Records supplied:
↓

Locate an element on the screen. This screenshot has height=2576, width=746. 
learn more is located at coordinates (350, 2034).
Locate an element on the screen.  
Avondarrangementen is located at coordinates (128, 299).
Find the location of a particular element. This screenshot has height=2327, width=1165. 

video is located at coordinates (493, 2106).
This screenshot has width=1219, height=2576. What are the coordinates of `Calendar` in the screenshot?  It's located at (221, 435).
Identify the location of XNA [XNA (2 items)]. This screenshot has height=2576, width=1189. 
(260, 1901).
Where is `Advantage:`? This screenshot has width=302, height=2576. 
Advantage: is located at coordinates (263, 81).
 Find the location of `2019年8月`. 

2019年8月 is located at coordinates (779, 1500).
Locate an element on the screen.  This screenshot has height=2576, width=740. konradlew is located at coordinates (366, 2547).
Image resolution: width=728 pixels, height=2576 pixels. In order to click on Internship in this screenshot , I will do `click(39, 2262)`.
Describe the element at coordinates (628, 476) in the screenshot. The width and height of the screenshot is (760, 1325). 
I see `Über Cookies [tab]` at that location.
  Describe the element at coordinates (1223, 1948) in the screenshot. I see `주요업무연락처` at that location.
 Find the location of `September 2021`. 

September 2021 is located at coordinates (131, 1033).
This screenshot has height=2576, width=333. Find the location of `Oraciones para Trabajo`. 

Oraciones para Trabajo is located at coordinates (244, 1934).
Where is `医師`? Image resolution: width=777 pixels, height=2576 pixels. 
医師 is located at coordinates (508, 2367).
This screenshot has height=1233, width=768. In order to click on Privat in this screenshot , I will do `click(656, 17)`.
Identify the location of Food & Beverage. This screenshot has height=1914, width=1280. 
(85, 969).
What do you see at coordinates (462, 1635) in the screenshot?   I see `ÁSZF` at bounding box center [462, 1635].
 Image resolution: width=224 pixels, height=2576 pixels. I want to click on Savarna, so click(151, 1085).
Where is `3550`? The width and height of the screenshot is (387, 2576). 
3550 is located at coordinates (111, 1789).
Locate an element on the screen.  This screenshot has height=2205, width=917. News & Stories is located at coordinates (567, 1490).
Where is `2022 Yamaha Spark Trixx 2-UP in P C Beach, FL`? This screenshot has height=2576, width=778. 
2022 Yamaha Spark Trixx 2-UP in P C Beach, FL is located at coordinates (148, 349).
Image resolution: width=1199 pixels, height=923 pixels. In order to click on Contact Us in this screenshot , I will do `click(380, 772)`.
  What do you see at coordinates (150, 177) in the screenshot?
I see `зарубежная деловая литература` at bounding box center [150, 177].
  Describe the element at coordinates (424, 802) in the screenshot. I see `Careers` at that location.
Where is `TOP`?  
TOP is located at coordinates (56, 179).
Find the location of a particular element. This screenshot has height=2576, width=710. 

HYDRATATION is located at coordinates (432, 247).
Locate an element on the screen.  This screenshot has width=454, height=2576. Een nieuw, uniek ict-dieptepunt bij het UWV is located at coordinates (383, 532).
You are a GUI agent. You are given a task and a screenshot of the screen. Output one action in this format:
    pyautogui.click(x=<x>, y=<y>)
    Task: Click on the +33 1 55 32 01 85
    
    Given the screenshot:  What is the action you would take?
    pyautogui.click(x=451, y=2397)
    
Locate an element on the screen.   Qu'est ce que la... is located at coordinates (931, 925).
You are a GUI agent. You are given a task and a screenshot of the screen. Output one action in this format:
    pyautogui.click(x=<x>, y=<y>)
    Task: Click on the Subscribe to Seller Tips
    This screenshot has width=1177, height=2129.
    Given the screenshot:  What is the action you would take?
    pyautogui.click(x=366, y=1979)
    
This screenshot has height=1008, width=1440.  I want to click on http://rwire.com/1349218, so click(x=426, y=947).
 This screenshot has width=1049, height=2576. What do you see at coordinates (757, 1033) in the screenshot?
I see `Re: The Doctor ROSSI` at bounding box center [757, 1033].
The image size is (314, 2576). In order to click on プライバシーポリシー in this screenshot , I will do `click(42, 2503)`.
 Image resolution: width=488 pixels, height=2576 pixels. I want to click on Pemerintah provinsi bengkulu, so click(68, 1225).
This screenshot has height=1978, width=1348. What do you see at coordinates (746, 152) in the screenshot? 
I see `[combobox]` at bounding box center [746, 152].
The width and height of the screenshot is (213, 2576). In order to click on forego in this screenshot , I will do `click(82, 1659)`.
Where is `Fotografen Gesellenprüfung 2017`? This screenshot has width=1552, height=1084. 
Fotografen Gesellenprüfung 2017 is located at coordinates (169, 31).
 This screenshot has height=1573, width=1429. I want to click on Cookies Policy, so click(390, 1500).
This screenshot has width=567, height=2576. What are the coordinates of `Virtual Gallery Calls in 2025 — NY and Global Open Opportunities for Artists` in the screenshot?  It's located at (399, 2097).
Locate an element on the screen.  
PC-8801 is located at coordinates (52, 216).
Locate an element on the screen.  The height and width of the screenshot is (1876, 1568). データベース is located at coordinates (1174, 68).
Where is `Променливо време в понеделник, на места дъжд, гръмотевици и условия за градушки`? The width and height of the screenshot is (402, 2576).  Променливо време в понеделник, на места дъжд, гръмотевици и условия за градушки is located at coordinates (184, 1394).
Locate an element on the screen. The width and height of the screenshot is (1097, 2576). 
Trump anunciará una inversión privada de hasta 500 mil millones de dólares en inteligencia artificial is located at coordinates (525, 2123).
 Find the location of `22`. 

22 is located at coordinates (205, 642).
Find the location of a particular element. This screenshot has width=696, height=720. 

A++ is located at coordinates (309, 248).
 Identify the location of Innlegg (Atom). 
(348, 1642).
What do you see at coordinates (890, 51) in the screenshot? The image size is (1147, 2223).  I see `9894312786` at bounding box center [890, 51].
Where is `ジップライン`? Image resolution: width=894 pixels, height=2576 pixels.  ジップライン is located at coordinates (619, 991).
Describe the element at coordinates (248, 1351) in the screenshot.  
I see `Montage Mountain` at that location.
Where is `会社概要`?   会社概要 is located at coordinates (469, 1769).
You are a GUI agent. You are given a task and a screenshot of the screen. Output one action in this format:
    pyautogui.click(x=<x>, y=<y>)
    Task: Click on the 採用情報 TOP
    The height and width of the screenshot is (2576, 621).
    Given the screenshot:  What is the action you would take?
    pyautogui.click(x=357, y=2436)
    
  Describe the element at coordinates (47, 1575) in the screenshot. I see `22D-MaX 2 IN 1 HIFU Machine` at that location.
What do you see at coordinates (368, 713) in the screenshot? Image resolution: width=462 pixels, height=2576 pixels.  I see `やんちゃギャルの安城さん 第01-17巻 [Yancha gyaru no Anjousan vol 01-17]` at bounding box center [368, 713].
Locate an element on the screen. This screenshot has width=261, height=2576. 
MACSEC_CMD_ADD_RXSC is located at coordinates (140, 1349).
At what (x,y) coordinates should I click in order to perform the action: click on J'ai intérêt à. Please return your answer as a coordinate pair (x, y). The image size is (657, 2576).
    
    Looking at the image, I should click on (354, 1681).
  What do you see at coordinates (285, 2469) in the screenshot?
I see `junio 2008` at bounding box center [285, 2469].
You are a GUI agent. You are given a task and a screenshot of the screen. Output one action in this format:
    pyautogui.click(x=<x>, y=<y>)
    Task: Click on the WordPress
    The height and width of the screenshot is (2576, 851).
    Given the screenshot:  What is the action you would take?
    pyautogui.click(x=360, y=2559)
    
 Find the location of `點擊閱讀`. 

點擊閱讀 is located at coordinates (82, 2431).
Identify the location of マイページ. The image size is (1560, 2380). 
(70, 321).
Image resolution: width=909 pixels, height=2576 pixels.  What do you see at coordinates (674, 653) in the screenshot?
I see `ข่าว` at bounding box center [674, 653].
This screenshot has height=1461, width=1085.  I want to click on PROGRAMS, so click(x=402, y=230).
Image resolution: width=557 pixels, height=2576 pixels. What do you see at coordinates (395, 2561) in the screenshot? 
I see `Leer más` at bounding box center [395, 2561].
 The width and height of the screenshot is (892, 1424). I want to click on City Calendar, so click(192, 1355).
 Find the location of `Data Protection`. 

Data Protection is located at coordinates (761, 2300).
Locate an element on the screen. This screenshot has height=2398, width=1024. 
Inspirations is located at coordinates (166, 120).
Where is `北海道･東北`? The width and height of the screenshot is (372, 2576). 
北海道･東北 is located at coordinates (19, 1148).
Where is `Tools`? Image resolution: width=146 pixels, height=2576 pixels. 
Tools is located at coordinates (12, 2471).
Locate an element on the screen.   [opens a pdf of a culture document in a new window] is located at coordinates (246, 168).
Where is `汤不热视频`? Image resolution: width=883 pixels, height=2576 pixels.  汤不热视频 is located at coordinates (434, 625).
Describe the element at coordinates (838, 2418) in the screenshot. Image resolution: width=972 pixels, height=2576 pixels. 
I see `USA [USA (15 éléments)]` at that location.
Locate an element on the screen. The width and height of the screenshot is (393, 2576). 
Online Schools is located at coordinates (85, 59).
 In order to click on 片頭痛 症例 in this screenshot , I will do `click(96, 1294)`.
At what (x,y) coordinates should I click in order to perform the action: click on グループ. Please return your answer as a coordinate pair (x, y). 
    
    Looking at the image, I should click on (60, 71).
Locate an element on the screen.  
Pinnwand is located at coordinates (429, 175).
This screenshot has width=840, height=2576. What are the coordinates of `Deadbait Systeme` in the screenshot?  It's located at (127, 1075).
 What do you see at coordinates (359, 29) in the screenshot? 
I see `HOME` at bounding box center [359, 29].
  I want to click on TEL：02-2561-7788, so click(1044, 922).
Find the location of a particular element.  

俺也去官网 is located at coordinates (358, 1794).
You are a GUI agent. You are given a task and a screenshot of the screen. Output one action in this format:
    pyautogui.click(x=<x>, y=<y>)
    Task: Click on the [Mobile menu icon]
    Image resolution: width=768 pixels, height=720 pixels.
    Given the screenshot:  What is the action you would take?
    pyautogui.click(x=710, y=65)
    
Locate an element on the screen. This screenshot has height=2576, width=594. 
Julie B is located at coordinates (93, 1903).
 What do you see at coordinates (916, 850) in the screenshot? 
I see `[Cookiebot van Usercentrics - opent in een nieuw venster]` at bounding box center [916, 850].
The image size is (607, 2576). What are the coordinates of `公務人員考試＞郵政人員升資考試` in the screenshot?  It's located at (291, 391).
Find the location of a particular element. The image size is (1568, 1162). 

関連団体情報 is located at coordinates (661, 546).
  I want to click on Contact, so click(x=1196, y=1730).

↑

What to produce:
In the entries above, find the line with "This screenshot has height=1008, width=1440." and the line with "The width and height of the screenshot is (213, 2576).", then set down exactly those two and every line between them, nothing else.

Answer for this exercise:
This screenshot has height=1008, width=1440.  I want to click on http://rwire.com/1349218, so click(x=426, y=947).
 This screenshot has width=1049, height=2576. What do you see at coordinates (757, 1033) in the screenshot?
I see `Re: The Doctor ROSSI` at bounding box center [757, 1033].
The image size is (314, 2576). In order to click on プライバシーポリシー in this screenshot , I will do `click(42, 2503)`.
 Image resolution: width=488 pixels, height=2576 pixels. I want to click on Pemerintah provinsi bengkulu, so click(68, 1225).
This screenshot has height=1978, width=1348. What do you see at coordinates (746, 152) in the screenshot? 
I see `[combobox]` at bounding box center [746, 152].
The width and height of the screenshot is (213, 2576). In order to click on forego in this screenshot , I will do `click(82, 1659)`.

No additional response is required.